Description of the task: Without the pictures, copy the entries below word for word.

Data for this exercise:
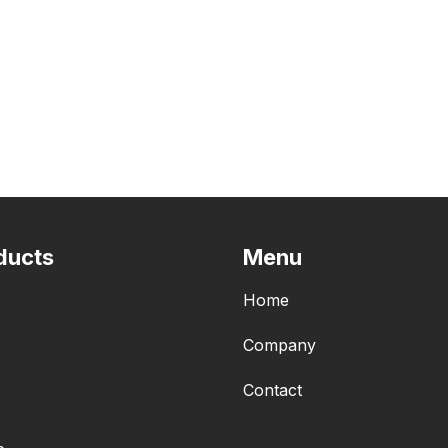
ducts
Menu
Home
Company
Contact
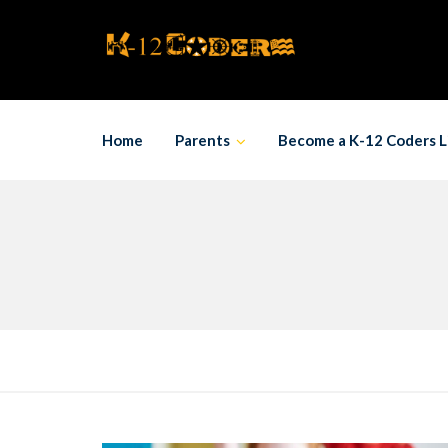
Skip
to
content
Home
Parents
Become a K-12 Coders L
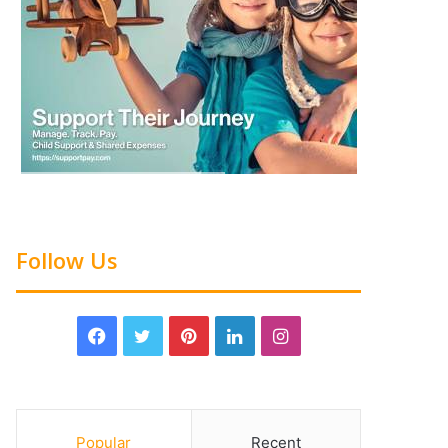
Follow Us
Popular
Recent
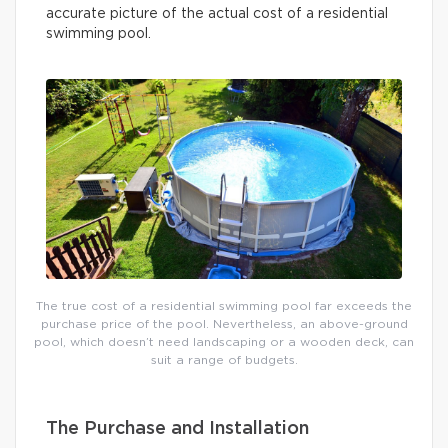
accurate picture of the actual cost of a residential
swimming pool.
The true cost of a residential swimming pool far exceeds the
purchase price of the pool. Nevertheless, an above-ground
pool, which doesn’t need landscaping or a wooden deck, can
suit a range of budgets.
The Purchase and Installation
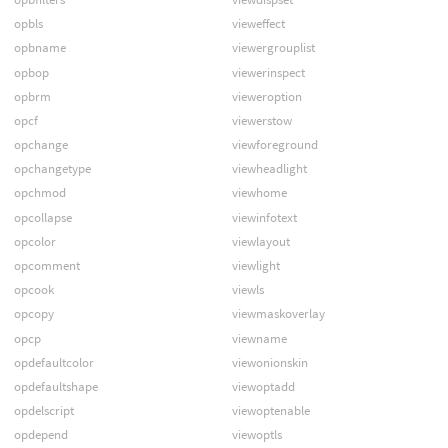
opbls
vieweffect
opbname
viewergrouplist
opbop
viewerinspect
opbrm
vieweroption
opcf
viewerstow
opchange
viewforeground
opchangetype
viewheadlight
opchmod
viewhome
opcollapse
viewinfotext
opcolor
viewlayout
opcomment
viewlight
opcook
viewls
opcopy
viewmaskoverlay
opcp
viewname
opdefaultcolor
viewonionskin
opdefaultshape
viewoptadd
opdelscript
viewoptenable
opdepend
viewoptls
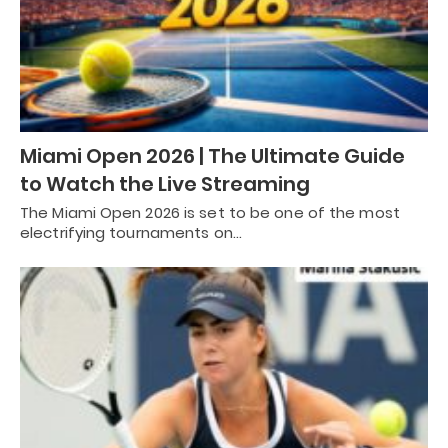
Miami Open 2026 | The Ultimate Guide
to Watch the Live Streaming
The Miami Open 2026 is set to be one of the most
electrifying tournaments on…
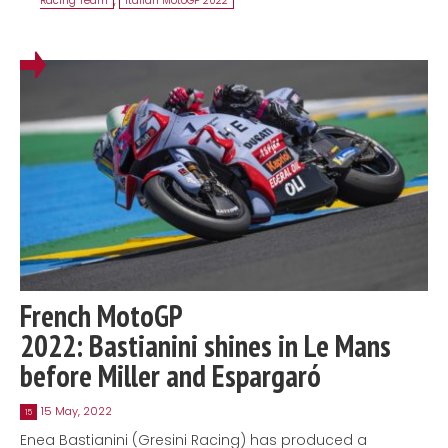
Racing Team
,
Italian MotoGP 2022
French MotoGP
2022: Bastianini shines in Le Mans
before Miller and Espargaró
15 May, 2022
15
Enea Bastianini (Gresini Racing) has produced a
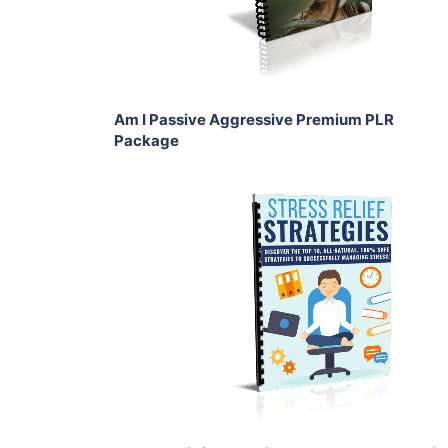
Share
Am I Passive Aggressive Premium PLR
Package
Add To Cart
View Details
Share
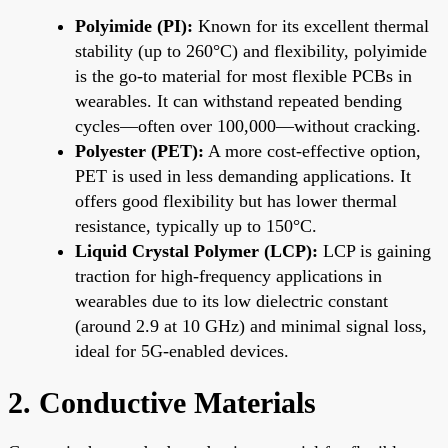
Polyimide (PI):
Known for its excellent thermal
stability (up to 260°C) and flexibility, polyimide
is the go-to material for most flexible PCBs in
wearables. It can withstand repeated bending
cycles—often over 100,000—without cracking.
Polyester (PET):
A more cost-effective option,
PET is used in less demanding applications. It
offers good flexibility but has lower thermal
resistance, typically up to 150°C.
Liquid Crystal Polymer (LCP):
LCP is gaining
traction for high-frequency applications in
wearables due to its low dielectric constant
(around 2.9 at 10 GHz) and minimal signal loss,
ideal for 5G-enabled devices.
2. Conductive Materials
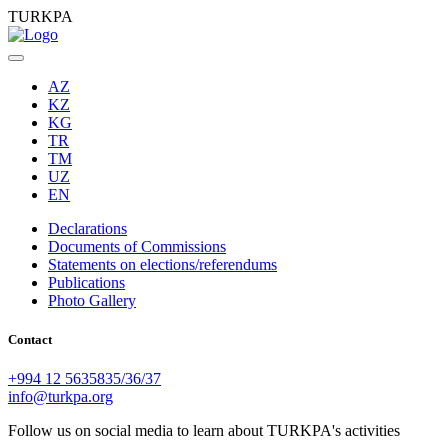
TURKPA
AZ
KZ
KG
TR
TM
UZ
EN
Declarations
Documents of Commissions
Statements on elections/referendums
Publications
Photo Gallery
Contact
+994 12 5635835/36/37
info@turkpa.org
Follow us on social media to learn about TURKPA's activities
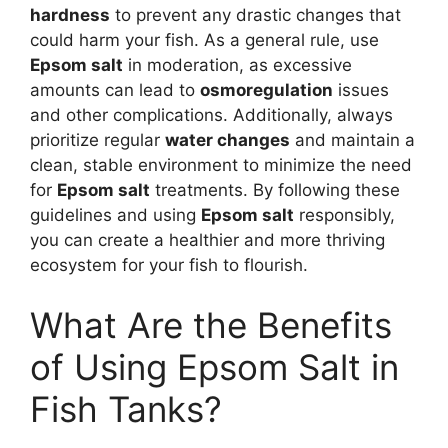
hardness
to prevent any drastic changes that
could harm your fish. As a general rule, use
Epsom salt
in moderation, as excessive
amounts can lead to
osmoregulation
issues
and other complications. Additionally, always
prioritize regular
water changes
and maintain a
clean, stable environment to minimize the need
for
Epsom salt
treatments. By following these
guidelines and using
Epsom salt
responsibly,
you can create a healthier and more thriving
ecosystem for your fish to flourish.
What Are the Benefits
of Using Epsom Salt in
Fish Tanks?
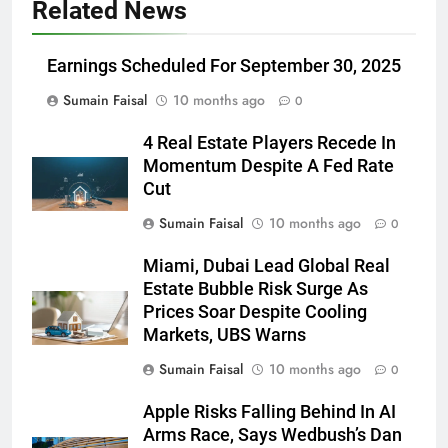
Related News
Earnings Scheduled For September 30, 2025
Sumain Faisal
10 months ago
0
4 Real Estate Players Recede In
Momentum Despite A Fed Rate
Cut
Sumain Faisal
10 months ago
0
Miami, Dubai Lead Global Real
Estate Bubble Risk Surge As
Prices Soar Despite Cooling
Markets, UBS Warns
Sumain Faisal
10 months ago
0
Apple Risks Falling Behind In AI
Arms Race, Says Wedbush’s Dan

Completed exercise:
ducts
Menu
Home
Company
Contact
Skip
to
content
Home
Parents
Become a K-12 Coders L
Follow Us
Popular
Recent
accurate picture of the actual cost of a residential
swimming pool.
The true cost of a residential swimming pool far exceeds the
purchase price of the pool. Nevertheless, an above-ground
pool, which doesn’t need landscaping or a wooden deck, can
suit a range of budgets.
The Purchase and Installation
opbls
vieweffect
opbname
viewergrouplist
opbop
viewerinspect
opbrm
vieweroption
opcf
viewerstow
opchange
viewforeground
opchangetype
viewheadlight
opchmod
viewhome
opcollapse
viewinfotext
opcolor
viewlayout
opcomment
viewlight
opcook
viewls
opcopy
viewmaskoverlay
opcp
viewname
opdefaultcolor
viewonionskin
opdefaultshape
viewoptadd
opdelscript
viewoptenable
opdepend
viewoptls
Miami Open 2026 | The Ultimate Guide
to Watch the Live Streaming
The Miami Open 2026 is set to be one of the most
electrifying tournaments on…
Racing Team
,
Italian MotoGP 2022
French MotoGP
2022: Bastianini shines in Le Mans
before Miller and Espargaró
15 May, 2022
15
Enea Bastianini (Gresini Racing) has produced a
Share
Am I Passive Aggressive Premium PLR
Package
Add To Cart
View Details
Share
Polyimide (PI):
Known for its excellent thermal
stability (up to 260°C) and flexibility, polyimide
is the go-to material for most flexible PCBs in
wearables. It can withstand repeated bending
cycles—often over 100,000—without cracking.
Polyester (PET):
A more cost-effective option,
PET is used in less demanding applications. It
offers good flexibility but has lower thermal
resistance, typically up to 150°C.
Liquid Crystal Polymer (LCP):
LCP is gaining
traction for high-frequency applications in
wearables due to its low dielectric constant
(around 2.9 at 10 GHz) and minimal signal loss,
ideal for 5G-enabled devices.
2. Conductive Materials
TURKPA
AZ
KZ
KG
TR
TM
UZ
EN
Declarations
Documents of Commissions
Statements on elections/referendums
Publications
Photo Gallery
Contact
+994 12 5635835/36/37
info@turkpa.org
Follow us on social media to learn about TURKPA's activities
hardness
to prevent any drastic changes that
could harm your fish. As a general rule, use
Epsom salt
in moderation, as excessive
amounts can lead to
osmoregulation
issues
and other complications. Additionally, always
prioritize regular
water changes
and maintain a
clean, stable environment to minimize the need
for
Epsom salt
treatments. By following these
guidelines and using
Epsom salt
responsibly,
you can create a healthier and more thriving
ecosystem for your fish to flourish.
What Are the Benefits
of Using Epsom Salt in
Fish Tanks?
Related News
Earnings Scheduled For September 30, 2025
Sumain Faisal
10 months ago
0
4 Real Estate Players Recede In
Momentum Despite A Fed Rate
Cut
Sumain Faisal
10 months ago
0
Miami, Dubai Lead Global Real
Estate Bubble Risk Surge As
Prices Soar Despite Cooling
Markets, UBS Warns
Sumain Faisal
10 months ago
0
Apple Risks Falling Behind In AI
Arms Race, Says Wedbush’s Dan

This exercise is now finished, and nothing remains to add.